Sorry fellas, but this one’s for the women.
Well, okay; you can listen too, I suppose.
But just to warn you, it’s touchy-feely. It’s only about 60 seconds, but that might be 60 seconds too much for you.
Being There, with Sue Monk Kidd.
[Edited to add: If the link doesn't open for you, here is Sue Monk Kidd to your heart's content!]
(And it’s probably because I’m an only child that I woke up doing a Mae West impression. See? People need sisters and brothers. You young parents considering having only one child — let this be a lesson to ya.)
But indeed, amen. Women need to tell their stories, to be heard, and to be validated. Men do, too. And it made me wonder to whom Mary told her story, after she left Elizabeth’s house that day. It might well have been something she kept unto herself.. And what a Story was hers, the poor blessed lass. Perhaps, tho’, she told it to the Magdalen. I hope so.
Never a truer word could be said than that I would be lost without you girls.
take care.
Lucy, edited for you, dear one. I love her too.
Women are the nurturers, as opposed to the hunter-gatherers. As such, we take on Godly/Marian co-creative burdens of worry, fear, joy, exhaustion.. we ponder, plan, nudge, arrange, hope, wait, pray.. and worry. We aren’t debriefed often enough. Sometimes all it takes to erase months of wall-to-wall agonizing or worry, is some lovely woman referring to me, with love, as a ‘numbskull.’
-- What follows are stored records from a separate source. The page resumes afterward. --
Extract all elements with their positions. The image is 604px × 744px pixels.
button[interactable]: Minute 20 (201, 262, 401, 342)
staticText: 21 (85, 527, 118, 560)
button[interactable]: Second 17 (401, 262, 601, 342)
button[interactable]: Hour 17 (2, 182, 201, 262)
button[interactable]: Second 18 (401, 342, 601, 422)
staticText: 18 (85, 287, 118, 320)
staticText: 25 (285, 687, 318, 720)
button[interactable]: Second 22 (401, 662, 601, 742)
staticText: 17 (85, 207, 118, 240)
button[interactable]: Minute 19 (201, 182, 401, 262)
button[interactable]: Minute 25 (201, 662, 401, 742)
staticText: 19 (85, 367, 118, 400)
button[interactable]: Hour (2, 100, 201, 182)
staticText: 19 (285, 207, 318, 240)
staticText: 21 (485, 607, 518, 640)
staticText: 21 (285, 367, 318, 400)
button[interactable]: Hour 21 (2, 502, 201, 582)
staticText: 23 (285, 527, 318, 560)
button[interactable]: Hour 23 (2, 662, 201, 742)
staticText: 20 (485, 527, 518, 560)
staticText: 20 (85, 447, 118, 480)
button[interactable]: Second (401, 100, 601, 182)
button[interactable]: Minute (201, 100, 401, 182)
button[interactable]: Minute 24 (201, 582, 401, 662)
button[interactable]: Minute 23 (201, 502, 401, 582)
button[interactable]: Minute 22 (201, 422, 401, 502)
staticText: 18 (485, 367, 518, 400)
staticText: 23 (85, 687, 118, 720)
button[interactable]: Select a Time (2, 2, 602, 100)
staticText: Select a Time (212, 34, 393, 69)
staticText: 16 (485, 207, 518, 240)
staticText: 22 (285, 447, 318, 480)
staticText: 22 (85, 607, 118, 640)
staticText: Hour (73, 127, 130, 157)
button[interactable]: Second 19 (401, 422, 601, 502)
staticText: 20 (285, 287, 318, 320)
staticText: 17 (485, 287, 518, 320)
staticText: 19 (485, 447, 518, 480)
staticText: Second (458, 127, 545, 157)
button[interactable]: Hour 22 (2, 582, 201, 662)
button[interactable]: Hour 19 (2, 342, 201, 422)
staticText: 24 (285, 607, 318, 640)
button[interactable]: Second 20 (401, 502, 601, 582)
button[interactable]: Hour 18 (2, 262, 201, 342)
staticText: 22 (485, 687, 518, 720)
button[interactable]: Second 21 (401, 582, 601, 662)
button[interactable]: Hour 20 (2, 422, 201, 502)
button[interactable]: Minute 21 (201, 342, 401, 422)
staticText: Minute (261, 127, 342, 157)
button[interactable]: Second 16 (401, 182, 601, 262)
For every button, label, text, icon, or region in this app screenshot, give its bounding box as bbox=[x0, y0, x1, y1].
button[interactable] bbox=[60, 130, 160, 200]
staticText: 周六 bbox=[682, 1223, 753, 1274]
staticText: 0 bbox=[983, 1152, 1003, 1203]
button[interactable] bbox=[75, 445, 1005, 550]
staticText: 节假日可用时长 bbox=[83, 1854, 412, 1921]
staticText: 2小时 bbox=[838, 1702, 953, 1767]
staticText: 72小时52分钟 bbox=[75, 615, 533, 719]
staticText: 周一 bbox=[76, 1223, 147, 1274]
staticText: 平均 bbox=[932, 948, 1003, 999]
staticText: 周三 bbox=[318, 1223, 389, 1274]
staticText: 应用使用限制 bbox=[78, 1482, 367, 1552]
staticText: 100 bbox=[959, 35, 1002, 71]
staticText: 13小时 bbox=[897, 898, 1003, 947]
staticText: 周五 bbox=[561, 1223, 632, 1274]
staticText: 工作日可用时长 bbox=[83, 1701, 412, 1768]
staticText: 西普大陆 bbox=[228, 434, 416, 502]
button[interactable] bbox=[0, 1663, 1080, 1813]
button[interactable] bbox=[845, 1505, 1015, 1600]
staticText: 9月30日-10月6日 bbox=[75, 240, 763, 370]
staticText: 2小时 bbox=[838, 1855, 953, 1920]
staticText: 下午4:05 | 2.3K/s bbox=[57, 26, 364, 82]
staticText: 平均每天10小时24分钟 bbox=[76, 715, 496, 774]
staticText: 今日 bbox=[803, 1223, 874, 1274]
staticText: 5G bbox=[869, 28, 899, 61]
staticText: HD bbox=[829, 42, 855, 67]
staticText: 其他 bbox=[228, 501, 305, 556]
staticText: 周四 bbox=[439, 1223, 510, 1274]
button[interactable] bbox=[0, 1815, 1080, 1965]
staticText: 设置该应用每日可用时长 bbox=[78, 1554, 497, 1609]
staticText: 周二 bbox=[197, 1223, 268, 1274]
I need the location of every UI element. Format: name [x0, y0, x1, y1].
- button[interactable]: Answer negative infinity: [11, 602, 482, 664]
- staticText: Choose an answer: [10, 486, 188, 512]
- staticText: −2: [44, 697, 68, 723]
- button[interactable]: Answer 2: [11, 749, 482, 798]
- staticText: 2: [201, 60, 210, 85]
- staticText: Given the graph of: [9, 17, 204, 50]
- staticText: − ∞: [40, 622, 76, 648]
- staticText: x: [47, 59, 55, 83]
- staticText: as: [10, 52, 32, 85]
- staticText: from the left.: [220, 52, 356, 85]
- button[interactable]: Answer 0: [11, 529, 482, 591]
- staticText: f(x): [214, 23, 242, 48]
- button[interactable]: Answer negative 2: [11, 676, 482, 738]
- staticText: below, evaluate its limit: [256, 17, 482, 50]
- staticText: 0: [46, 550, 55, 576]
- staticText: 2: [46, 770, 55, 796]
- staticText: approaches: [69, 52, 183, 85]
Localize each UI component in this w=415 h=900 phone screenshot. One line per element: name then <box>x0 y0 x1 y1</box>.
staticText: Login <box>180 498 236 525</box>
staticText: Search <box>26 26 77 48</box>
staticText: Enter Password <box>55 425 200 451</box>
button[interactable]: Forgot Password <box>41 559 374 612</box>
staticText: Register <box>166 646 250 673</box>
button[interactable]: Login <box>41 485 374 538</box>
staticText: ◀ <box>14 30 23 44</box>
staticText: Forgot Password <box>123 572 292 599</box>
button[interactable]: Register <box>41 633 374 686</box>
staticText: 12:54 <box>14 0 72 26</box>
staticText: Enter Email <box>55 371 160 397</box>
Women are terrific. As 4 of us sprawled in Adirondack chairs around the motel pool one sunny morn after a swim (and/or cannonballs..), we just looked at each other in this moment, and smiled. There was no need for words, and we knew it.
“Being there.” Amen.
I like what Sue Monk Kidd said at the end, about women “listening each other into being”.